When you say you feel stupid, you should mispell something. The humor takes some of the sting away. And not being a professional, changing to angle cut first helped me to hit my notch cuts.


----------



## fishhuntcutwood (Jan 9, 2006)

Tree Sling'r said:


> Oops, I totally confused my terms. Humboldt all the time. What I meant state: I cut Humboldt all the time, the mills frown on Convention - too much scale wasted.
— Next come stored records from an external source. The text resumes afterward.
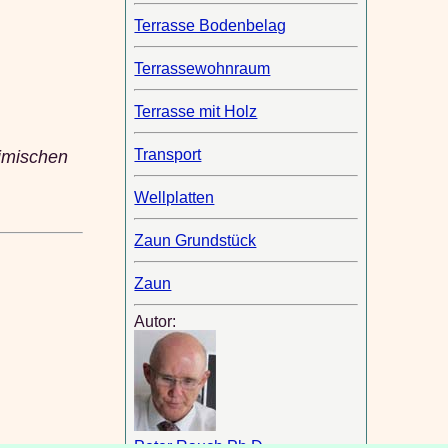
Terrasse Bodenbelag
Terrassewohnraum
Terrasse mit Holz
Transport
eimischen
Wellplatten
Zaun Grundstück
Zaun
Autor:
Peter Rauch Ph.D.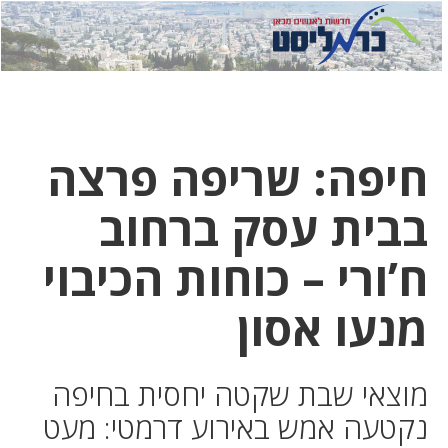
לחץ
לחץ
תפ
כדי
כאן
כדי
לשלוח
דואר
להצט
לוואט
חיפה: שריפה פרצה
בבית עסק ברחוב
ח’ורי – כוחות הכיבוי
מנעו אסון
מוצאי שבת שקטה יחסית בחיפה
נקטעה אמש באירוע דרמטי: מעט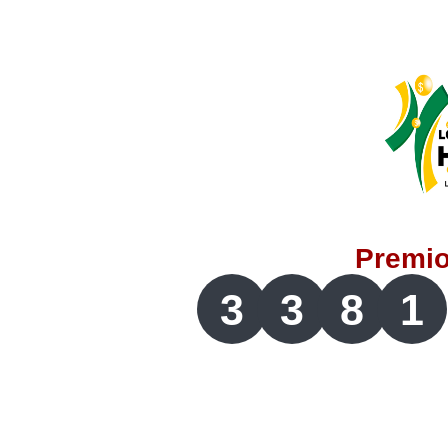
Lotería del Valle
Lotería del Meta
Lotería de Manizales
Lotería del Quindio
Premi
Lotería de Bogotá
3
3
8
1
Lotería de Risaralda
Lotería de Medellín
Lotería de Santander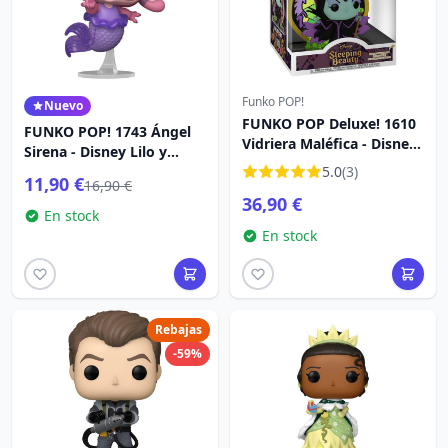
Funko POP!
Nuevo
FUNKO POP Deluxe! 1610
FUNKO POP! 1743 Ángel
Vidriera Maléfica - Disney
Sirena - Disney Lilo y
Villains
Stitch
5.0
(3)
11,90 €
16,90 €
36,90 €
En stock
En stock
Rebajas
-59%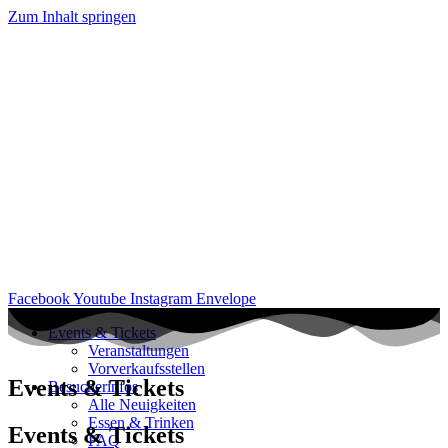
Zum Inhalt springen
Facebook
Youtube
Instagram
Envelope
Events & Tickets
Veranstaltungen
Vorverkaufsstellen
Events & Tickets
Besucherinfos
Alle Neuigkeiten
Essen & Trinken
Events & Tickets
FAQ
Now that I feel really stupid - I will say again I do this for a living.



I knew what you meant.  

Jeff


----------



## TheTreeSpyder (Jan 9, 2006)

Conventional Notch: i like the peekaboo thru the upper 45, but especially in a large face don't like the final cut being the lower/horizontal/floor; for then the pieslice/wheel chock is large and ends up on top of the saw at seperation. So, i don't mind starting the slant, going for the bottom cut, then finishing the slanted cut to meet "squware"

i think the chances of BarberChair are far greater for cutting the bottom/floor cut too far, than for cutting the upper/slanted cut too far. The kerf close of a bottom/floor cut too far closes earlier i think, at point of less lean; and then pushes up the linear column of most resistance; at that earlier close/lean. The kerf close of an overcut /downward cut, doesn't close until the fiber peels from the backing fiber; then the close happens agianst the forward floor pushes across the fibers column, flexxing the fibers(not up the fiber column but across it). This is what the push of the floor of the facecut does to the fiber hinge anyway in a 'proper' hinge; and this push is perhaps just delayed here. The upward push (of an overcut bottom/floor cut)happens normally too; but; usually at close after the column/spar is farther forward, so it isn't actually pushing up the column, but again across it.

The bottom/floor overcut closes earlier, and pushes up the column/spar, when said spar is still more vertical than horizontal. i think this incidence of pushing up a still vertical spar gives the dreaded siezing that gives a battle between the massive leverage of the tree lunging forward and the push back of the face, violating the integrity of the spar to a split decision of BarberChair/ of neither forward or backward force totally winning. Pushes perpendicular/across fiber column is a leveraged flexxing of the spar as a device; pushes up the column does not give leverged flex/is inline resistance(up not across spar); not flexxing the column; giving 'dead' stop.

Orrrrrrrrrrrr something like that!
:taped:


----------